Medyanyn g?c? Turgay Ertem Sayı:
53 - Ekim / Aralık 2006
Türk Milleti’nin en büyük talihsizliklerinden biri de kendisine yabancı, millî değerlerine âdeta düşman, bazı satılık veya satılmış medyasının varlığıdır. Matbaanın kuruluşu ile gazetenin toplum hayatında etkisi gittikçe artmıştır. Özellikle okumuş kesimi, büyük ölçüde istediği yönde kullanmayı başarmıştır. Günümüzde ise televizyon, etkisini çok daha ağır bir şekilde hissettirmektedir.
Artık dünya o kadar küçüldü ki arada okyanuslar olmasına rağmen insan sevdiklerini yanında hissedebiliyor. Onunla yüz yüze konuşabiliyor. İsteyenin her şeyi çok kısa zamanda öğrenebilmesi mümkün oluyor artık. Bütün mesele medyanın tekelini kırmaktan geçiyor. Eğer farklı haber kaynakları oluşturulabilirse bütün dünyayı kör ve sağır durumuna düşüren kasıtlı veya sansürlü yayınlar, insanları aptal yerine koyamayacaklardır.
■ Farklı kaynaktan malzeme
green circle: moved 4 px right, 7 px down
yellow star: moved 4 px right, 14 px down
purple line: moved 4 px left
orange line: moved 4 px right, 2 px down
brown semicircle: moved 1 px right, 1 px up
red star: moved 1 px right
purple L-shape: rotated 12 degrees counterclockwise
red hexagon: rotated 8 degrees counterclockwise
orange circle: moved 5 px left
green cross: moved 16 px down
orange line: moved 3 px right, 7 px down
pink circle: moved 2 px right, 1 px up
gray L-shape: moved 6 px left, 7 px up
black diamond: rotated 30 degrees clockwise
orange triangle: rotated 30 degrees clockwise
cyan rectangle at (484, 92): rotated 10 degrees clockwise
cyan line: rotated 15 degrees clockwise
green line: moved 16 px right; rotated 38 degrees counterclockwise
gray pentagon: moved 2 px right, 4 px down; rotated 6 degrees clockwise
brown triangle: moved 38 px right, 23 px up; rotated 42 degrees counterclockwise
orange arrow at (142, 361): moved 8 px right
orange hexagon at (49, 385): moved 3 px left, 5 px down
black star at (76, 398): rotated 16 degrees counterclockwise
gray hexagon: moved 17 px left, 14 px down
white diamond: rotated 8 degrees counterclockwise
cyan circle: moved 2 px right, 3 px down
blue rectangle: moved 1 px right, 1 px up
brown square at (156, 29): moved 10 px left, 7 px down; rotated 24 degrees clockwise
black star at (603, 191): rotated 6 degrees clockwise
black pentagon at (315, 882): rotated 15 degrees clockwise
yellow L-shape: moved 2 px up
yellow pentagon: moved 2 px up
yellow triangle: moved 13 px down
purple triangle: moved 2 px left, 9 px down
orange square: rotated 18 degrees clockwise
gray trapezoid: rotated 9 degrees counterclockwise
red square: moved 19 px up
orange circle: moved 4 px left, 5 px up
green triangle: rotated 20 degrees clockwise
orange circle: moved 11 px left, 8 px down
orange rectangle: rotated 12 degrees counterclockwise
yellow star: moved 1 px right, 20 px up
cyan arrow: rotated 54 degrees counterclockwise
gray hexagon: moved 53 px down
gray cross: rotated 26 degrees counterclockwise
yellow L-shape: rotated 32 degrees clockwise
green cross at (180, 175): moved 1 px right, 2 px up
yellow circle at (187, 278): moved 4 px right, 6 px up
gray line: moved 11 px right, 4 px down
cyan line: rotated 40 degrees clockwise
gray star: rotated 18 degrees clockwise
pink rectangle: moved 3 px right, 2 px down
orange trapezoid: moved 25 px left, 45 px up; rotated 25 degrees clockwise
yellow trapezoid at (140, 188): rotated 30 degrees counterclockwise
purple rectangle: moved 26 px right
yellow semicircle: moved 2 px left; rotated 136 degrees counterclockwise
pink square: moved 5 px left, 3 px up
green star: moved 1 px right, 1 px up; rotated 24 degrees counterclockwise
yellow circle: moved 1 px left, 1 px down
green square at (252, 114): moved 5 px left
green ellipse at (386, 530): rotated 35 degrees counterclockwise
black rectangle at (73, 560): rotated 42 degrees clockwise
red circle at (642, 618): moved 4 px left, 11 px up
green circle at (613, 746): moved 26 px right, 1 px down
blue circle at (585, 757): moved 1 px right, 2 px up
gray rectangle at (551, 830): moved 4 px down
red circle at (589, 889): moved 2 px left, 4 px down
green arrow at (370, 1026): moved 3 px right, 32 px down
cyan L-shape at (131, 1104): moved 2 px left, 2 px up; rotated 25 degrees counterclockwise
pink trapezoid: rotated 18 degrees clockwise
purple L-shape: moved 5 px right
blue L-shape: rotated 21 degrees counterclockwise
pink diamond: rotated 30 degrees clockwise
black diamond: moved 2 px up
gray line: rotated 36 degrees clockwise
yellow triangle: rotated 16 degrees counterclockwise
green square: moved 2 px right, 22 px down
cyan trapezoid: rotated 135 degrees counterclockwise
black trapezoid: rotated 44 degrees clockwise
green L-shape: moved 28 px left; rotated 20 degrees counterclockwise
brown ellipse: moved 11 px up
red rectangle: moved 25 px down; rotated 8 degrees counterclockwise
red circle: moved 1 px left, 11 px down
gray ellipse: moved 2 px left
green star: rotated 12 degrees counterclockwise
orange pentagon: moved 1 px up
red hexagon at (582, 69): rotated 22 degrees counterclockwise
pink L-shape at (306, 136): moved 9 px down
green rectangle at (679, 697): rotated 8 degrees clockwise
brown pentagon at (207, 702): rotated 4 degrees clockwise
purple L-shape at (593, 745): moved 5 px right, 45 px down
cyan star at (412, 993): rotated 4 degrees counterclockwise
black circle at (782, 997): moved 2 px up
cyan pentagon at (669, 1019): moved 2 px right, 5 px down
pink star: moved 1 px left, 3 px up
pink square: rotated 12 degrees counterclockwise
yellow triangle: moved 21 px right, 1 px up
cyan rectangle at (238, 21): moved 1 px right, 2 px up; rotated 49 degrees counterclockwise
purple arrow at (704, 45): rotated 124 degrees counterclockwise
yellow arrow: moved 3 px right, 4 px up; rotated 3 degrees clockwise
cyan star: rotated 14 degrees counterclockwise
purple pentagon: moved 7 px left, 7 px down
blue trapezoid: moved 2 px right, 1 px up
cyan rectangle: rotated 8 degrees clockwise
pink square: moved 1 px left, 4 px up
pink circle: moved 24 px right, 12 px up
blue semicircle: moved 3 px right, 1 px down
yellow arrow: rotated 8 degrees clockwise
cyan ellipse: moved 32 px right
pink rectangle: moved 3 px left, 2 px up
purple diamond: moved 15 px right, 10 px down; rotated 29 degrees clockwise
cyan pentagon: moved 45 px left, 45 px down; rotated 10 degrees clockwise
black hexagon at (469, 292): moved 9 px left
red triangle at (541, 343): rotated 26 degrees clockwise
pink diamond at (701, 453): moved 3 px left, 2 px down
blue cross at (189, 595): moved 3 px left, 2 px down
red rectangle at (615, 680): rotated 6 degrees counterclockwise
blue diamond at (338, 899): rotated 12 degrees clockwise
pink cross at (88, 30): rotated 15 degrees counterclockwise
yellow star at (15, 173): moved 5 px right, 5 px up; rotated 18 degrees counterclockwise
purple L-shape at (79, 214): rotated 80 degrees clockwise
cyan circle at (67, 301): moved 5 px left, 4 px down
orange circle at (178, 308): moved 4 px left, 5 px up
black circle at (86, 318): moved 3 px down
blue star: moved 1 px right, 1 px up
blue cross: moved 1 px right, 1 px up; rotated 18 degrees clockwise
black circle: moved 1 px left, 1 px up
Irak’ta, Lübnan’da, Filistin’de yaşanan zulümlerin ve haksızlıkların pek azını biliyoruz. Sanki saldırgan taraf yokmuş, bu insanların topraklarını işgal eden kimse yokmuş gibi gösterilmektedir. Karşı koyan, nefsi müdafaa halinde bulunan sivil direnişçiler ise bütün olayların sebebi imiş gibi, terörist olarak gösterilmektedir. Kimdir bunu yapanlar? Medyayı istediği gibi yönlendirenler de, çoluk çocuk demeden katliam yapanlar da aynı mayanın insanlarıdır. ABD’nin ve İsrail’in hâkim güçleri yaşananların baş aktörleridir. Amerika ve İsrail’in en çok önem verdiği alanlardan biri medyanın gücünü kullanmaktır. Bu ülkeler bütün dünyada medyanın, kendi istediği şekilde yayın yapmasını sağlamak üzere büyük paralar harcar. Türkiye’de de kullandığı ve bizzat finanse ettiği kanal ve gazetelerin olduğunu görmemek için çok saf olmak gerekir.
Tabiî ki ABD ve İsrail’in medya konusunda yaptıkları kendi açılarından gayet normaldir ve gereklidir. Bizim asıl üzerinde durmak istediğimiz husus, ülkesini sevdiğini ve milletinin değerlerini benimsediğini söyleyen bazı parti ve müesseselerin medyanın bu çarpıtmalarını anlayamamalarıdır. Geçmişte elinde gazete kupürleri ile topluma yön vermeğe kalkışan vatan kurtarıcılar gördük. Medyanın yönlendirmesi ile ihtilâle kalkışanlar gördük. 12 Eylül öncesi iki ayrı görüşü birbirine kırdırarak sıkıyönetimi haklı gösterme, ihtilale zemin hazırlama çabaları herkesin malûmudur.
Yeterli olmamakla birlikte millî değerlere bağlı, dürüst, Allah’tan korkan bir medya gelişmekte. İnşallah aralarında dayanışma oluşturur, birbirlerine destek olurlar. Böylece şer güçlerin oyunlarını bozarlar. Bizim bu konuda vazifemiz, maddî ve manevî destek olmaktır. Bir de bize bir münafık veya günahı açıkça işleyen ve utanmayan birileri bir haber ulaştırdığında, o haberi iyice araştırmaktır.